Two new studies from Yale and Harvard Universities and MIT shed some light on the question, finding that mindfulness may reduce emotional reactivity in the brain as well as improving mental health and academic success for middle-school students.
Mindfulness Boosts Emotional Well-Being in Teens
In the first study of its kind, MIT researchers showed that mindfulness training may alter brain functioning linked to emotional processing in sixth-grade students. Published in Behavioral Neuroscience, the study included a subset of about 40 middle schoolers who participated in a trial comparing the effects of eight weeks of either daily mindfulness training or “coding” instruction. The mindfulness program was adopted by Calmer Choice (an organization aiming to teach young people how to better manage stress) to be appropriate for middle-school students. It emphasized attention training and strategies for coping with stress, negative moods and unhealthy attitudes. On the other hand, coding training provided children with computer programming instruction, with a focus on creative thinking, reasoning, and collaboration. Before and after training, students looked at pictures of faces expressing different emotions while undergoing a brain scan. Researchers honed in on the amygdala, a brain region involved in processing emotion. As expected, students who reported more stress before training also had greater amygdala activity while viewing fearful faces. This supports previous findings that activity in the amygdala increases when we’re feeling stressed or are dealing with intense emotion. After mindfulness training, however, these students had less amygdala activation while viewing fearful faces, and reported feeling less stressed. This suggests that mindfulness instruction may help to buffer the brain’s reactivity to stress and decrease negative emotion in middle schoolers.

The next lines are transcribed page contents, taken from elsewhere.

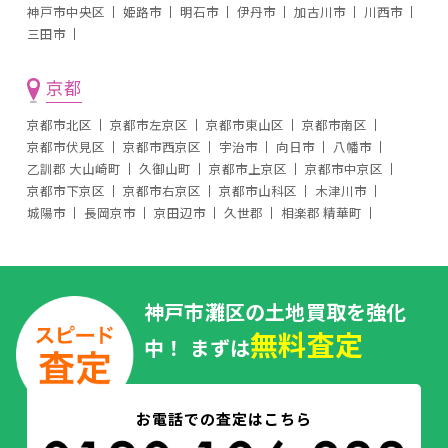
神戸市中央区
姫路市
明石市
伊丹市
加古川市
川西市
三田市
京都
京都市北区
京都市左京区
京都市東山区
京都市南区
京都市伏見区
京都市西京区
宇治市
向日市
八幡市
乙訓郡 大山崎町
久御山町
京都市上京区
京都市中京区
京都市下京区
京都市右京区
京都市山科区
木津川市
城陽市
長岡京市
京田辺市
久世郡
相楽郡 精華町
神戸市灘区の土地買取を強化
無料査定
中！ まずは
お電話での査定はこちら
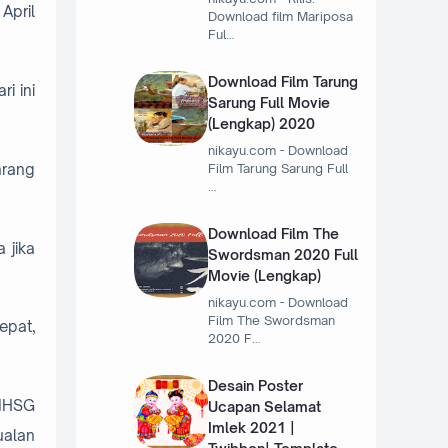
April
Download film Mariposa
Ful…
Download Film Tarung
i ini
Sarung Full Movie
(Lengkap) 2020
nikayu.com - Download
Film Tarung Sarung Full
arang
…
Download Film The
 jika
Swordsman 2020 Full
Movie (Lengkap)
nikayu.com - Download
Film The Swordsman
epat,
2020 F…
Desain Poster
 IHSG
Ucapan Selamat
Imlek 2021 |
ualan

Mindfulness Improves Academic Success in Teens
In the second study, published in Mind, Brain, and Education, researchers administered a mindfulness questionnaire to a diverse sample of over 2,300 fifth- to eighth-grade students, enrolled in charter schools in Boston. They then correlated these ratings with students’ academic records. They found that higher mindfulness scores were linked to a higher grade point average, greater achievement in standardized tests of math and literacy, and better academic performance overall from one year to the next. More mindfulness was also tied to better school attendance, fewer suspensions, and enhanced academic performance from one year to the next. What this study tells us is that there may be a link between mindfulness and academic performance. Because students did not receive mindfulness instruction, it does not show that learning mindfulness at school improves student achievement or reduces behavior problems. Some evidence, however, has suggested that mindfulness in schools may be beneficial. A prior study examining the effects of an adaptation of Mindfulness-Based Stress Reduction (MBSR) for 300 fifth- to eighth-grade students in inner-city Baltimore found that students receiving mindfulness instruction reported fewer psychological symptoms and less stress than their peers who received a health education program. Although these findings are promising, we have much more to learn about the impacts of mindfulness instruction for children and teens. Whether these effects lead to sustainable changes in brain activity is a question for future research.